While September is historically the worst month of the year for the stock market, October is the month that sends shivers down investors’ spines. And it’s not hard to understand why.
After all, the worst market crashes in history have occurred in October.
In late October 1929, the market dropped 23% across two days now forever known as “Black Monday” and “Black Tuesday”. And over the next two-plus years, investors watched in horror as the Dow Jones Industrials lost a whopping 89% of its value.
Of course, the crash of 1929 ushered in the Great Depression, the longest and most widespread economic crisis of the 20th century.
Then 58 years later, on October 19, 1987, the US stock market experienced its second “Black Monday”. The Dow plunged by a mind-boggling 508 points and registered its worst one-day percentage loss, falling 22.6%.
Probably the most amazing part of the 1987 crash story is that the market recovered almost immediately and posted a gain for the year.
When investors think of October market crashes, these two are usually the ones that come to mind. They’re the worst of the bunch, and the most well-known. But the market endured other painful crashes in October 1907, 1989, 1997, 2002, and most recently in 2007.

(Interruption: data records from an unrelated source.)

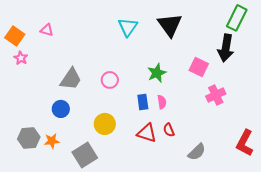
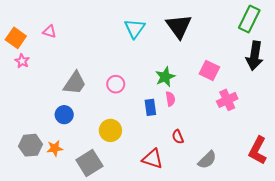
black arrow: (226, 48) -> (255, 56), moved
pink semicircle: (162, 102) -> (170, 99), moved
red triangle: (147, 133) -> (153, 159), moved

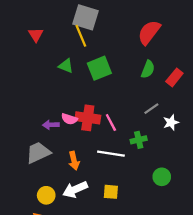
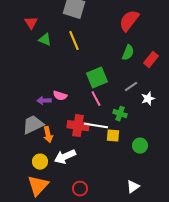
yellow line: (81, 36) -> (74, 41), moved
green triangle: (66, 66) -> (45, 40), moved
green square: (99, 68) -> (97, 78), moved
red cross: (88, 118) -> (78, 126), moved
green cross: (139, 140) -> (120, 114), turned 32
orange arrow: (74, 161) -> (48, 135), moved
yellow square: (111, 192) -> (113, 136), moved

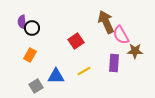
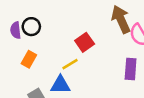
purple semicircle: (22, 22) -> (16, 30), moved
yellow line: (84, 71) -> (70, 64), moved

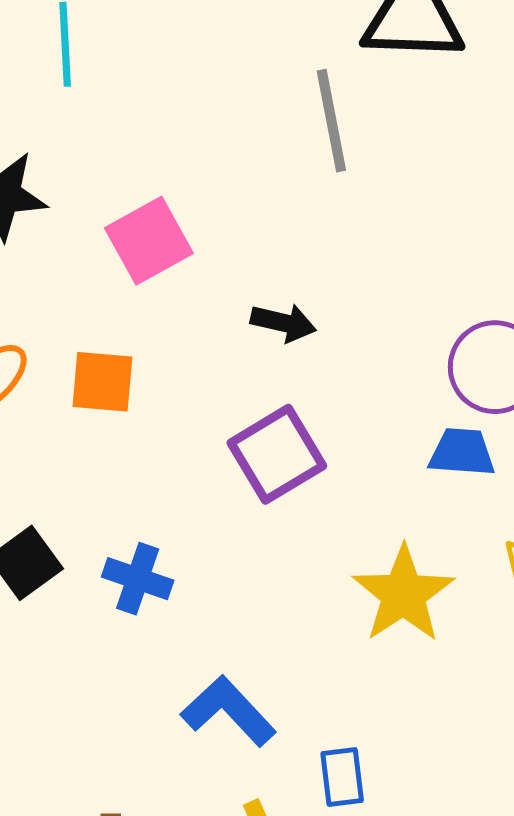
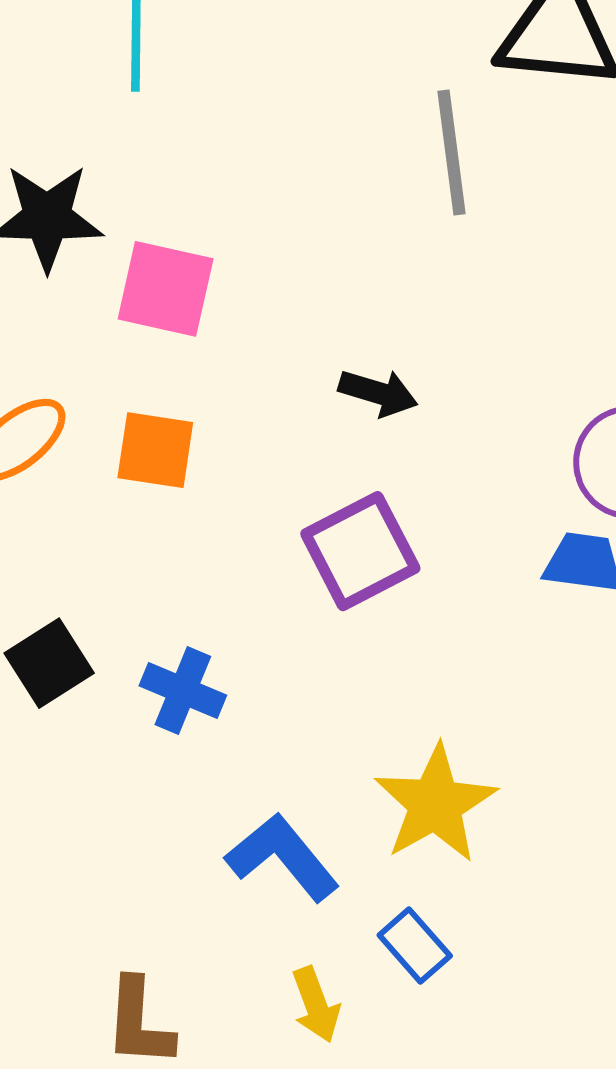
pink square: (149, 241) -> (166, 289), moved, turned 38
yellow star: (403, 594) -> (435, 804), moved
blue rectangle: (342, 777) -> (415, 946), turned -38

No question about it, October has historically been the worst month of the year for devastating market crashes.
Now, just because the market has crashed a lot in October in the past, doesn’t mean it will crash in October 2013. However, there are some things happening right now that are cause for concern.
First off, the market is in year five of a tremendous bull run off the 2008 financial crisis lows. Since March 2009, the Dow has gained 125% and now sits north of 15,000. What’s more, all of the major market indices have set several all-time record highs this year.
While the market has been remarkably resilient over the past five years, you have to wonder if we’re not due for a nasty correction.
Another worry is the ongoing dysfunction in Washington.
Democrats and Republicans have been at each others’ throats for over a decade and have shown little ability to compromise on important issues. The most recent impasse is over the federal budget (and Obamacare) which has now led to a partial shutdown of the US government.
And that’s not all.
Another nasty fight over the debt ceiling appears to be on tap this month. Treasury Secretary Jack Lew warned Congress last week that the deadline for raising the debt ceiling is now October 17th.
In other words, if Congress fails to raise the debt limit by the 17th, the federal government could begin defaulting on its loans later this month.
You may recall the last fight over the debt ceiling was a nasty, embarrassing affair that led to a 15% drop in the Dow. And the US government lost its AAA credit rating for the first time ever in the process.
Last but not least, third quarter earnings season kicks off this month.
For most of the year, analysts have been anticipating a strong pick up in earnings over the second half of 2013. However, those same analysts have been revising their estimates lower over the past few months. And now, there’s concern we could see downward revisions to fourth quarter guidance when companies report.
If the analysts are correct, a disappointing earnings season could be too much for the market to bear.
There’s no question these three issues bode ill for a stock market that is trading just off its all time highs. However, the market has faced a number of potentially catastrophic events over the past few years and continued to move higher through them all.
Hopefully, this time will be no different.
With that said, you may want to take some profits off the table to protect yourself from the worst-case possible scenario. The best place to start would be with your highest risk investments. These are the most likely to post the biggest losses in any market correction or crash.